=== Section Start ===

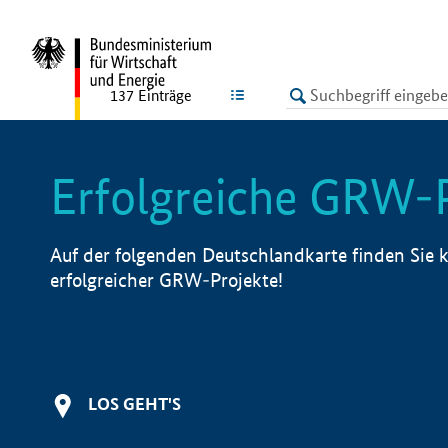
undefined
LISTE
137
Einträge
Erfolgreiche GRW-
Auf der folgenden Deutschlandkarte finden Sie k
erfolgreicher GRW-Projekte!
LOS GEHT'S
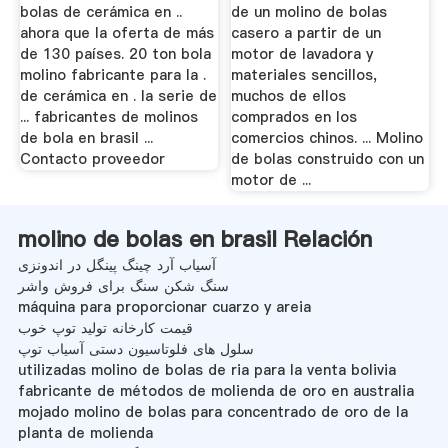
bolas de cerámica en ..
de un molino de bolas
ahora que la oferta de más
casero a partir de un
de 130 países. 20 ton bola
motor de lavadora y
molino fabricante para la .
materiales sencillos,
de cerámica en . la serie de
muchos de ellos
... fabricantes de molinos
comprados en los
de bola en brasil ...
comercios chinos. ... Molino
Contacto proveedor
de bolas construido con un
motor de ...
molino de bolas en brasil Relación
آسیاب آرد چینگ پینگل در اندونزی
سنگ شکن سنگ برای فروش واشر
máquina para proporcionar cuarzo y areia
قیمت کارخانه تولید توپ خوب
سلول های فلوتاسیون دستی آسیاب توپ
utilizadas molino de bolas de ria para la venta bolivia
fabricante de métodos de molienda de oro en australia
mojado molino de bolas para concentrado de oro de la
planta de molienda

=== Section End ===
=== Section Start ===

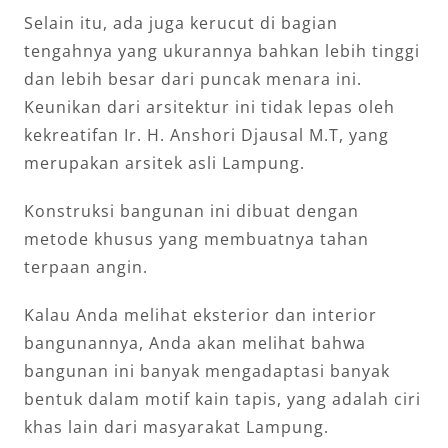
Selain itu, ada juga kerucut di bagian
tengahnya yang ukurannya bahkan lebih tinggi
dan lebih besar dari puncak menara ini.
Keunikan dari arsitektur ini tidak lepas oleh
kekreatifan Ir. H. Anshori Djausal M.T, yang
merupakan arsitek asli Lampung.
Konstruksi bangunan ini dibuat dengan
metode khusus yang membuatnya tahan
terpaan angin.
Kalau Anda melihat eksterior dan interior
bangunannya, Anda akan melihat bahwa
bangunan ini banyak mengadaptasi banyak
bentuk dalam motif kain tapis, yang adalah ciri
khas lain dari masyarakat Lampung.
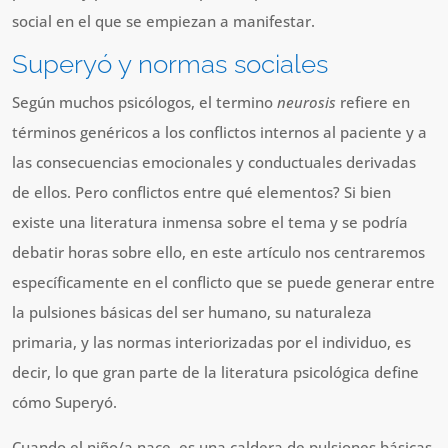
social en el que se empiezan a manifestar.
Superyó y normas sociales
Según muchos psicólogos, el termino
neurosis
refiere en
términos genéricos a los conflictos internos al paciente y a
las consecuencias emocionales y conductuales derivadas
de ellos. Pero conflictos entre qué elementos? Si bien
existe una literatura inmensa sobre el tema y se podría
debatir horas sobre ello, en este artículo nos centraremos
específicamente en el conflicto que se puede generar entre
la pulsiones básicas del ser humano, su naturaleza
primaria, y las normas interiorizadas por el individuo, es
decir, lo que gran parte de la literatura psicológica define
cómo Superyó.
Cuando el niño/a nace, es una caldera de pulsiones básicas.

=== Section End ===

## REQUIREMENT
Scan the lines above for "máquina para proporcionar cuarzo y areia" and for "planta de molienda". Repeat exactly the line holding each of them and every line in between.

## ANSWER FOR THIS EXERCISE
máquina para proporcionar cuarzo y areia
قیمت کارخانه تولید توپ خوب
سلول های فلوتاسیون دستی آسیاب توپ
utilizadas molino de bolas de ria para la venta bolivia
fabricante de métodos de molienda de oro en australia
mojado molino de bolas para concentrado de oro de la
planta de molienda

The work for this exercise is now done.